AbLead provides direct, secure integration with external AI assistants—including Google Spark / Gemini, Anthropic Claude (Claude.ai, Claude Desktop, and Claude Code), and custom LLM agents—using the open Model Context Protocol (MCP) and OAuth 2.0.

Through this integration, your AI assistant connects directly to AbLead's bioinformatics and engineering engine. It can query discovery campaigns, retrieve IMGT-annotated sequences, decompose developability penalties, calculate 3D surface patches, execute humanization algorithms, simulate de-risking mutations, and stage optimized antibody variants—all from natural language conversations.

Data Privacy & AI Client Confidentiality

Data transfer between AbLead and your AI assistant is encrypted and authenticated securely in transit when OAuth 2.0 is used (protecting your connection without exposing static plaintext credentials).

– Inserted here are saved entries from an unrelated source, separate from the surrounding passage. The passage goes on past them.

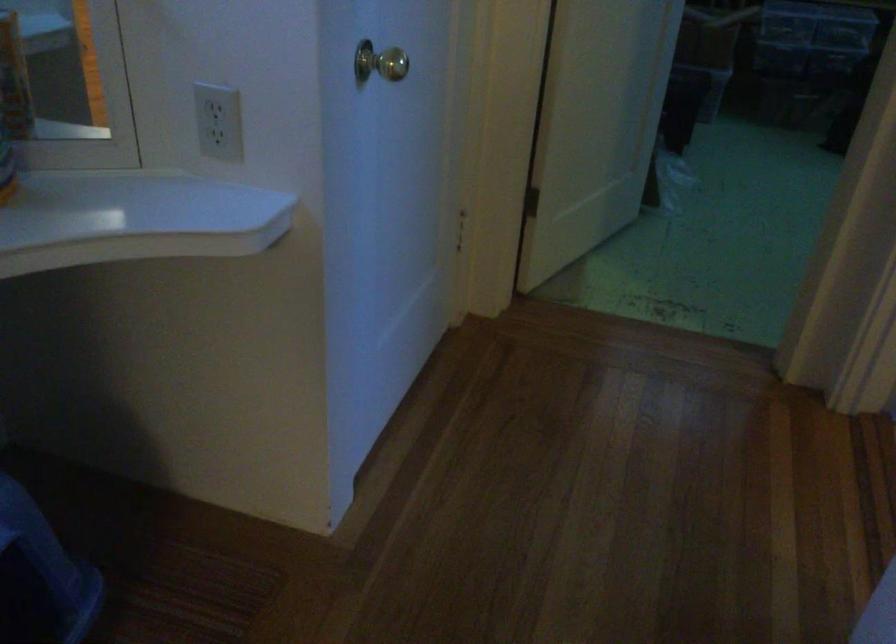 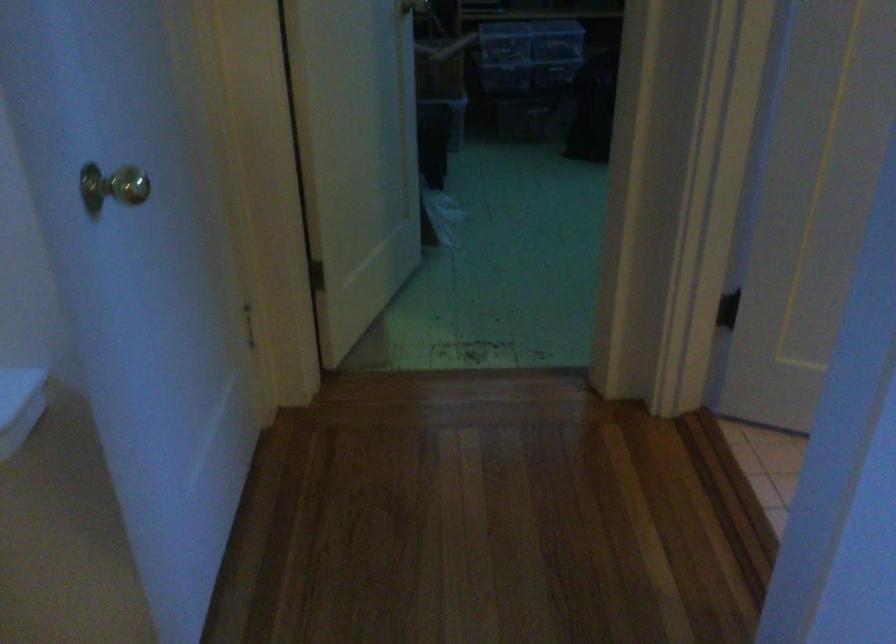 Question: What movement of the cameraman would produce the second image?

Choices:
 (A) Left
 (B) Right
 (C) Forward
 (D) Backward

Answer: (C) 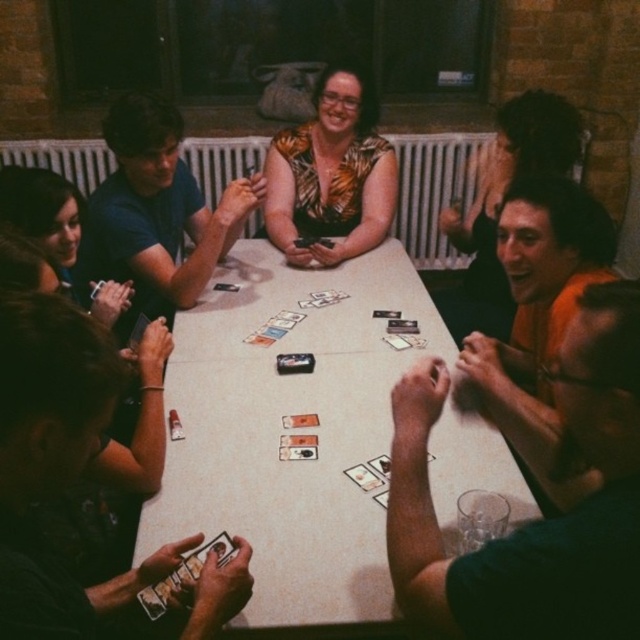 Question: Is white glossy table at center positioned behind printed fabric blouse at center?

Choices:
 (A) no
 (B) yes

Answer: (A)

Question: Which object appears closest to the camera in this image?

Choices:
 (A) white glossy table at center
 (B) printed fabric blouse at center

Answer: (A)

Question: Is white glossy table at center smaller than printed fabric blouse at center?

Choices:
 (A) no
 (B) yes

Answer: (A)

Question: Can you confirm if white glossy table at center is positioned to the left of printed fabric blouse at center?

Choices:
 (A) no
 (B) yes

Answer: (B) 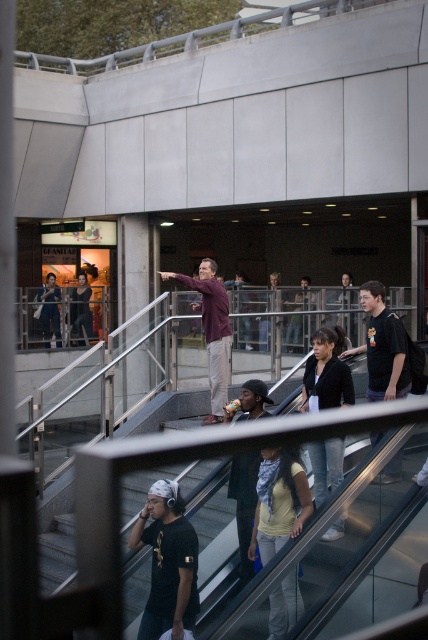 From the picture: Is black matte t-shirt at lower left in front of yellow matte shirt at lower center?

Yes.

Which is more to the left, black matte t-shirt at lower left or yellow matte shirt at lower center?

Positioned to the left is black matte t-shirt at lower left.

Measure the distance between black matte t-shirt at lower left and camera.

A distance of 3.26 meters exists between black matte t-shirt at lower left and camera.

Find the location of `black matte t-shirt at lower left`. black matte t-shirt at lower left is located at coordinates (168, 563).

Is denim jacket at lower right positioned in front of black matte shirt at right?

Yes, it is.

Describe the element at coordinates (326, 374) in the screenshot. I see `denim jacket at lower right` at that location.

In order to click on denim jacket at lower right in this screenshot , I will do `click(326, 374)`.

Between black matte t-shirt at lower left and maroon fabric skateboard at center, which one has more height?

Standing taller between the two is maroon fabric skateboard at center.

Is black matte t-shirt at lower left to the right of maroon fabric skateboard at center from the viewer's perspective?

No, black matte t-shirt at lower left is not to the right of maroon fabric skateboard at center.

The image size is (428, 640). In order to click on black matte t-shirt at lower left in this screenshot , I will do click(168, 563). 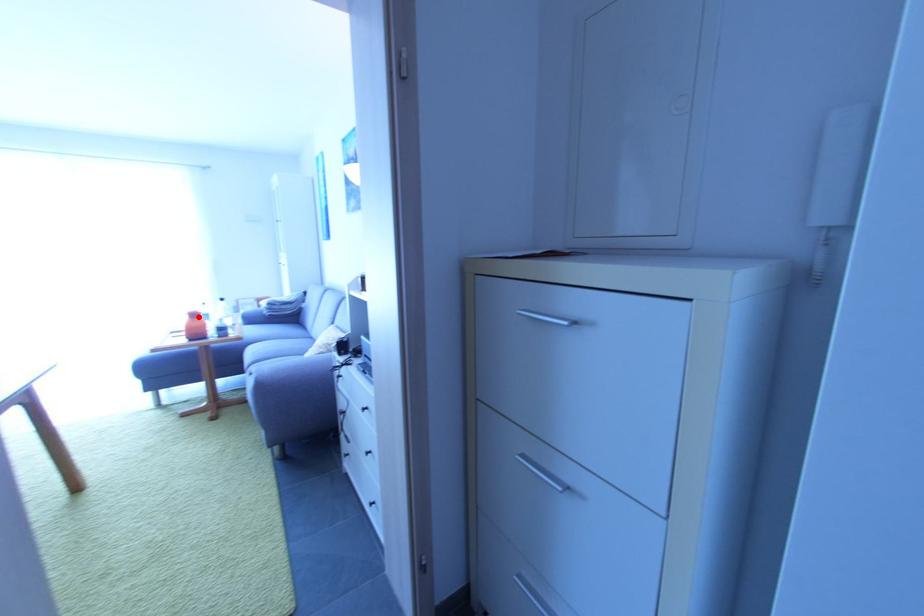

However, when connecting external AI assistants (such as Google Spark / Gemini, Anthropic Claude, or custom LLM clients) to AbLead via MCP, antibody sequence data, analytical scores, and project metadata are transmitted to the external AI client to fulfill your queries and design requests.

Before connecting any AI tool or analyzing proprietary campaigns, verify that your AI client and provider's terms of service, enterprise agreements, and privacy configurations keep your data strictly private (e.g., verifying zero data retention and confirming that your proprietary sequences and analytical results are never used for AI model training or retained in logs).


Core Workflow: Adding AbLead to Your AI Assistant

Regardless of which AI client you use, connecting AbLead follows a standard four-step workflow powered by OAuth 2.0:

1. Sign In to AbLead

Ensure you have an active user account and are signed in to AbLead. Your external AI assistant will operate strictly under your personal user permissions and will only be able to view or modify projects that you own or that have been explicitly shared with you.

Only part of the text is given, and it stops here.